Top of THE DATA

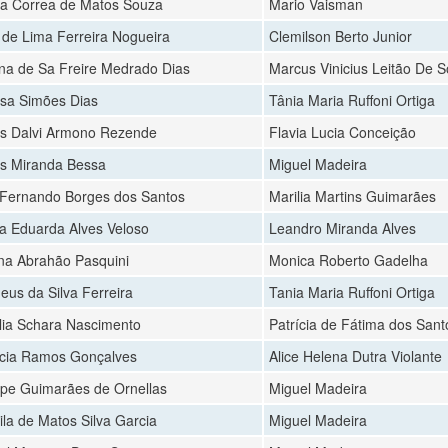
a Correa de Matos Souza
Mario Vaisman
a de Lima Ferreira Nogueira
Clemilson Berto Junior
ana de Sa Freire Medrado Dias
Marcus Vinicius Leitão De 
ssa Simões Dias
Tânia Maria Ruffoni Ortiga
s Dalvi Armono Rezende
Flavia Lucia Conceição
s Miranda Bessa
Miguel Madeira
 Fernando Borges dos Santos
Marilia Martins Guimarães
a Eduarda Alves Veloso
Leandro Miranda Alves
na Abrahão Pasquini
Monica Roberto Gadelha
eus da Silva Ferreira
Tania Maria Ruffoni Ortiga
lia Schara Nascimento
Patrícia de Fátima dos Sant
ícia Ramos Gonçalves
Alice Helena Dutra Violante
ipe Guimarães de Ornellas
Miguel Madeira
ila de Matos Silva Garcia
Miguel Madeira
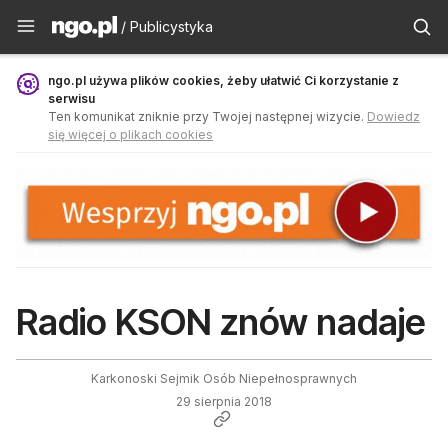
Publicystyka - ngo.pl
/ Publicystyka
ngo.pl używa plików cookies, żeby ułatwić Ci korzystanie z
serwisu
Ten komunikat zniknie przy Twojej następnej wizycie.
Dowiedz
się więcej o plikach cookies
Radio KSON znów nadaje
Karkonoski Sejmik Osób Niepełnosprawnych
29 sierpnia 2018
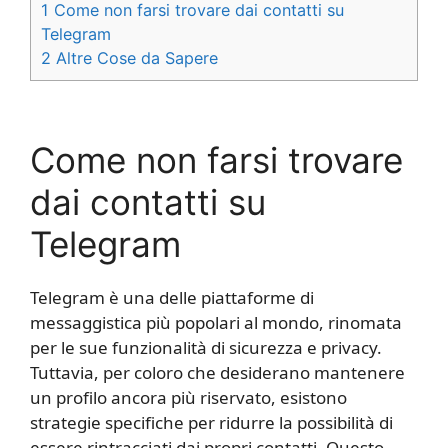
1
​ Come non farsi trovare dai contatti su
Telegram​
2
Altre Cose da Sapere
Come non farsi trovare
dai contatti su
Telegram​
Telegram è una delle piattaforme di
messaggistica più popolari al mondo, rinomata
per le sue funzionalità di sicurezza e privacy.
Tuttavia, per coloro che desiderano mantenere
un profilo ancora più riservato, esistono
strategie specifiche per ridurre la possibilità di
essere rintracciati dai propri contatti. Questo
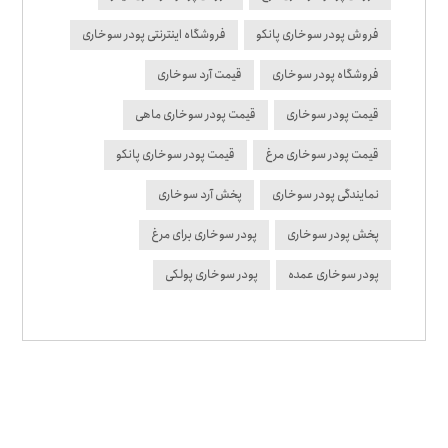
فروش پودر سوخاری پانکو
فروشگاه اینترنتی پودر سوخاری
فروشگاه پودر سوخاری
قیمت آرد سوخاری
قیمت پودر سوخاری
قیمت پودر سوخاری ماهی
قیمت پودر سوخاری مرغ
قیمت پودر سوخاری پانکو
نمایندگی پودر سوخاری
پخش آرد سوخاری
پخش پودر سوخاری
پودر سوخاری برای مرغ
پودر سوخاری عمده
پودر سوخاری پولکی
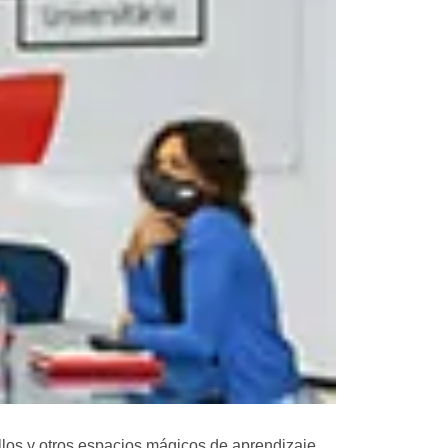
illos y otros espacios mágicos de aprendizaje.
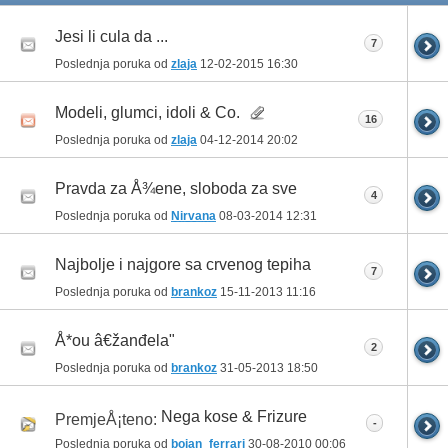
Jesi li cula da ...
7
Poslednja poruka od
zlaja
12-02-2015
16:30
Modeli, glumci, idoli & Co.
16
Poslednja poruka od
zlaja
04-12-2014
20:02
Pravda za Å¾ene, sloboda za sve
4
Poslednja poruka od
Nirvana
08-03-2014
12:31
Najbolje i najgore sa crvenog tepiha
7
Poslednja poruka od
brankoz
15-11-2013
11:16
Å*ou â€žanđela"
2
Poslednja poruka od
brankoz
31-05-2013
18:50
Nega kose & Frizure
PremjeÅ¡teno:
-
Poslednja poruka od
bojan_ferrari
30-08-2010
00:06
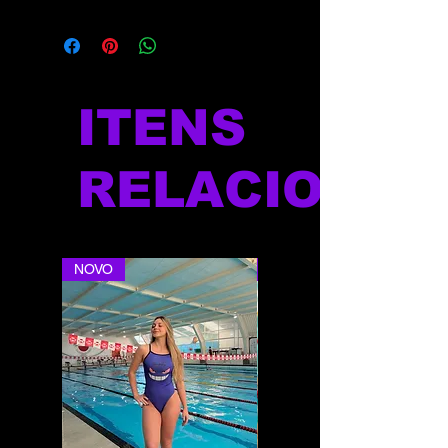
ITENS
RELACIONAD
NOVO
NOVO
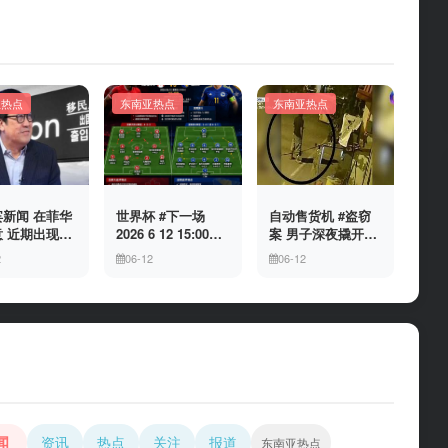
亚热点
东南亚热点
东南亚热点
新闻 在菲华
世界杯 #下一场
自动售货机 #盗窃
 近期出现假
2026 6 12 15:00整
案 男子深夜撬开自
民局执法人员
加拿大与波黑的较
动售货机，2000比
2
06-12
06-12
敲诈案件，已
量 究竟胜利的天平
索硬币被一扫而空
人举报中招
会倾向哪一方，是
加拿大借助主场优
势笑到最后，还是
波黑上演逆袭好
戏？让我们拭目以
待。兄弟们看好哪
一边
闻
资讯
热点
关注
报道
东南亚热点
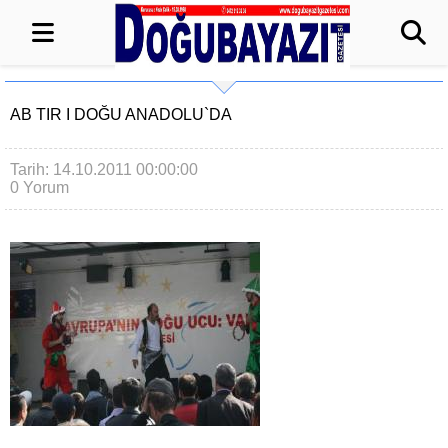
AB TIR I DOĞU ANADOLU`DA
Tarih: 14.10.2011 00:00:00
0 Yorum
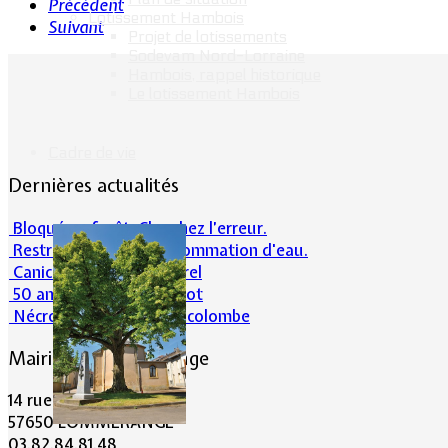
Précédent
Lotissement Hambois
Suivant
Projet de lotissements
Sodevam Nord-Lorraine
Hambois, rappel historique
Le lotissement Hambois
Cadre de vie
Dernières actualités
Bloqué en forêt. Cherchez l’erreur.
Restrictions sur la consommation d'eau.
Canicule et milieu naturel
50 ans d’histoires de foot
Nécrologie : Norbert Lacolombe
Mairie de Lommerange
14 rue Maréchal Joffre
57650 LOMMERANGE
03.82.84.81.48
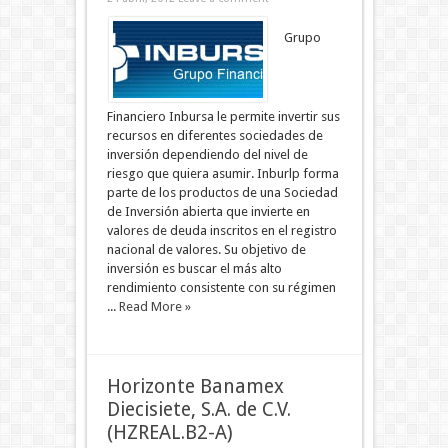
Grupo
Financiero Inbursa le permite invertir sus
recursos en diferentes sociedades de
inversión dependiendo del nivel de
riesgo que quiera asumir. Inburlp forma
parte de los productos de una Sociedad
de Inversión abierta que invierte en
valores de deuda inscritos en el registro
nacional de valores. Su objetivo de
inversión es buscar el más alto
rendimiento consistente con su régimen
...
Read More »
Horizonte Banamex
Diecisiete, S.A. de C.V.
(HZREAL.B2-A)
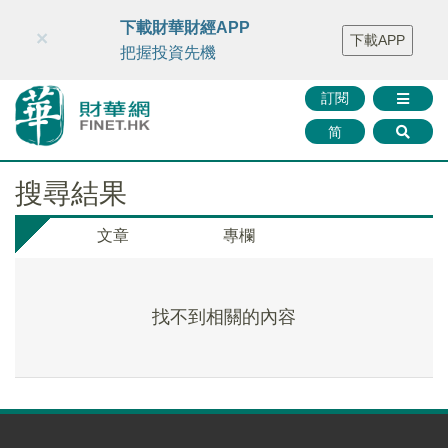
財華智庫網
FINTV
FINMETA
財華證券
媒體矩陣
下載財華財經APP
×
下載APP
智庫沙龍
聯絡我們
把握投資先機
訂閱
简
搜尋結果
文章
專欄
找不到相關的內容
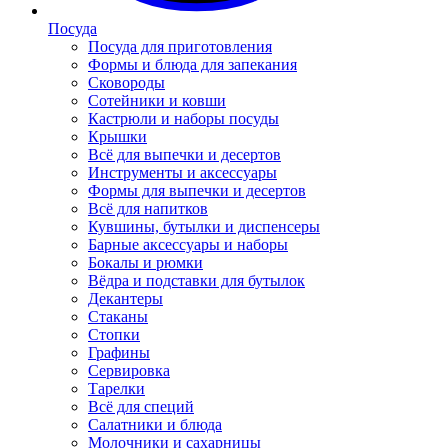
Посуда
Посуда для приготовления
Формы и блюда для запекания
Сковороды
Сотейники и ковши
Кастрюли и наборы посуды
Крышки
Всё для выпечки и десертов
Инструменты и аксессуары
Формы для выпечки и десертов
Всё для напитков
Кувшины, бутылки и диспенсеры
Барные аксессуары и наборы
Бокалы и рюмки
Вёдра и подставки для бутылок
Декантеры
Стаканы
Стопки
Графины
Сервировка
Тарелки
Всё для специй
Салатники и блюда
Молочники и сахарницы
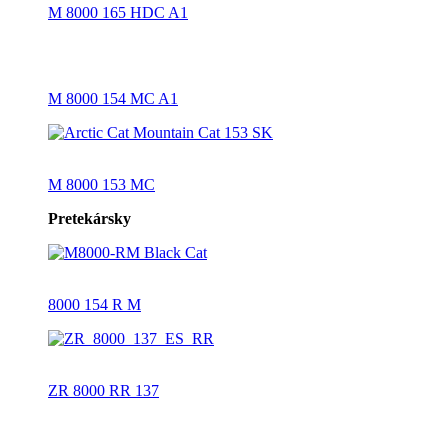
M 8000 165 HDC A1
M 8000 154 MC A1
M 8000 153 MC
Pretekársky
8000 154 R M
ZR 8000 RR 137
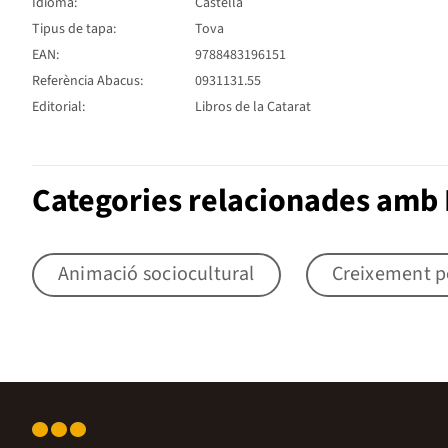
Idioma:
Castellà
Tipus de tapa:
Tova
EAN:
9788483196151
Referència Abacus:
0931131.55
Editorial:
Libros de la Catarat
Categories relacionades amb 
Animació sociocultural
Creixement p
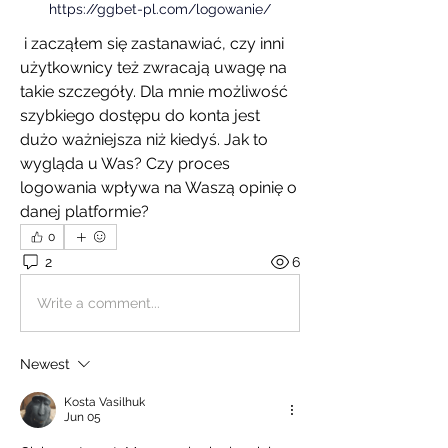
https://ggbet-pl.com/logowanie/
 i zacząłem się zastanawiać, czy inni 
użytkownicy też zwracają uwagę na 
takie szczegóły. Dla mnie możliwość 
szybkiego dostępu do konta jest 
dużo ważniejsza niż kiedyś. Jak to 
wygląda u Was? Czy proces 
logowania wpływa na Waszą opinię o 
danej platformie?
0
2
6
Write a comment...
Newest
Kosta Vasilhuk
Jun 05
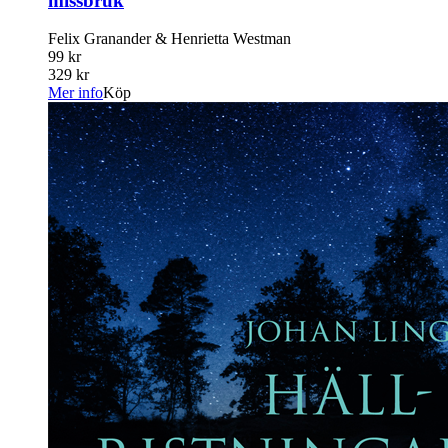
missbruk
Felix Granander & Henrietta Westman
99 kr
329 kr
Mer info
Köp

Bottom of THE DATA

Repeat each line above exactly as it reads, omitting any pictures.

### OUTPUT BELOW:
a Correa de Matos Souza
Mario Vaisman
a de Lima Ferreira Nogueira
Clemilson Berto Junior
ana de Sa Freire Medrado Dias
Marcus Vinicius Leitão De 
ssa Simões Dias
Tânia Maria Ruffoni Ortiga
s Dalvi Armono Rezende
Flavia Lucia Conceição
s Miranda Bessa
Miguel Madeira
 Fernando Borges dos Santos
Marilia Martins Guimarães
a Eduarda Alves Veloso
Leandro Miranda Alves
na Abrahão Pasquini
Monica Roberto Gadelha
eus da Silva Ferreira
Tania Maria Ruffoni Ortiga
lia Schara Nascimento
Patrícia de Fátima dos Sant
ícia Ramos Gonçalves
Alice Helena Dutra Violante
ipe Guimarães de Ornellas
Miguel Madeira
ila de Matos Silva Garcia
Miguel Madeira
Publicystyka - ngo.pl
/ Publicystyka
ngo.pl używa plików cookies, żeby ułatwić Ci korzystanie z
serwisu
Ten komunikat zniknie przy Twojej następnej wizycie.
Dowiedz
się więcej o plikach cookies
Radio KSON znów nadaje
Karkonoski Sejmik Osób Niepełnosprawnych
29 sierpnia 2018
1
​ Come non farsi trovare dai contatti su
Telegram​
2
Altre Cose da Sapere
Come non farsi trovare
dai contatti su
Telegram​
Telegram è una delle piattaforme di
messaggistica più popolari al mondo, rinomata
per le sue funzionalità di sicurezza e privacy.
Tuttavia, per coloro che desiderano mantenere
un profilo ancora più riservato, esistono
strategie specifiche per ridurre la possibilità di
essere rintracciati dai propri contatti. Questo
فروش پودر سوخاری پانکو
فروشگاه اینترنتی پودر سوخاری
فروشگاه پودر سوخاری
قیمت آرد سوخاری
قیمت پودر سوخاری
قیمت پودر سوخاری ماهی
قیمت پودر سوخاری مرغ
قیمت پودر سوخاری پانکو
نمایندگی پودر سوخاری
پخش آرد سوخاری
پخش پودر سوخاری
پودر سوخاری برای مرغ
پودر سوخاری عمده
پودر سوخاری پولکی
illos y otros espacios mágicos de aprendizaje.
Jesi li cula da ...
7
Poslednja poruka od
zlaja
12-02-2015
16:30
Modeli, glumci, idoli & Co.
16
Poslednja poruka od
zlaja
04-12-2014
20:02
Pravda za Å¾ene, sloboda za sve
4
Poslednja poruka od
Nirvana
08-03-2014
12:31
Najbolje i najgore sa crvenog tepiha
7
Poslednja poruka od
brankoz
15-11-2013
11:16
Å*ou â€žanđela"
2
Poslednja poruka od
brankoz
31-05-2013
18:50
Nega kose & Frizure
PremjeÅ¡teno:
-
Poslednja poruka od
bojan_ferrari
30-08-2010
00:06
ITENS
RELACIONAD
NOVO
NOVO
亚热点
东南亚热点
东南亚热点
新闻 在菲华
世界杯 #下一场
自动售货机 #盗窃
 近期出现假
2026 6 12 15:00整
案 男子深夜撬开自
民局执法人员
加拿大与波黑的较
动售货机，2000比
2
06-12
06-12
敲诈案件，已
量 究竟胜利的天平
索硬币被一扫而空
人举报中招
会倾向哪一方，是
加拿大借助主场优
势笑到最后，还是
波黑上演逆袭好
戏？让我们拭目以
待。兄弟们看好哪
一边
闻
资讯
热点
关注
报道
东南亚热点
AB TIR I DOĞU ANADOLU`DA
Tarih: 14.10.2011 00:00:00
0 Yorum
Précédent
Lotissement Hambois
Suivant
Projet de lotissements
Sodevam Nord-Lorraine
Hambois, rappel historique
Le lotissement Hambois
Cadre de vie
Dernières actualités
Bloqué en forêt. Cherchez l’erreur.
Restrictions sur la consommation d'eau.
Canicule et milieu naturel
50 ans d’histoires de foot
Nécrologie : Norbert Lacolombe
Mairie de Lommerange
14 rue Maréchal Joffre
57650 LOMMERANGE
03.82.84.81.48
Grupo
Financiero Inbursa le permite invertir sus
recursos en diferentes sociedades de
inversión dependiendo del nivel de
riesgo que quiera asumir. Inburlp forma
parte de los productos de una Sociedad
de Inversión abierta que invierte en
valores de deuda inscritos en el registro
nacional de valores. Su objetivo de
inversión es buscar el más alto
rendimiento consistente con su régimen
...
Read More »
Horizonte Banamex
Diecisiete, S.A. de C.V.
(HZREAL.B2-A)
財華智庫網
FINTV
FINMETA
財華證券
媒體矩陣
下載財華財經APP
×
下載APP
智庫沙龍
聯絡我們
把握投資先機
訂閱
简
搜尋結果
文章
專欄
找不到相關的內容
Посуда
Посуда для приготовления
Формы и блюда для запекания
Сковороды
Сотейники и ковши
Кастрюли и наборы посуды
Крышки
Всё для выпечки и десертов
Инструменты и аксессуары
Формы для выпечки и десертов
Всё для напитков
Кувшины, бутылки и диспенсеры
Барные аксессуары и наборы
Бокалы и рюмки
Вёдра и подставки для бутылок
Декантеры
Стаканы
Стопки
Графины
Сервировка
Тарелки
Всё для специй
Салатники и блюда
Молочники и сахарницы
M 8000 165 HDC A1
M 8000 154 MC A1
M 8000 153 MC
Pretekársky
8000 154 R M
ZR 8000 RR 137
Idioma:
Castellà
Tipus de tapa:
Tova
EAN:
9788483196151
Referència Abacus:
0931131.55
Editorial:
Libros de la Catarat
Categories relacionades amb 
Animació sociocultural
Creixement p
https://ggbet-pl.com/logowanie/
 i zacząłem się zastanawiać, czy inni 
użytkownicy też zwracają uwagę na 
takie szczegóły. Dla mnie możliwość 
szybkiego dostępu do konta jest 
dużo ważniejsza niż kiedyś. Jak to 
wygląda u Was? Czy proces 
logowania wpływa na Waszą opinię o 
danej platformie?
0
2
6
Write a comment...
Newest
Kosta Vasilhuk
Jun 05
missbruk
Felix Granander & Henrietta Westman
99 kr
329 kr
Mer info
Köp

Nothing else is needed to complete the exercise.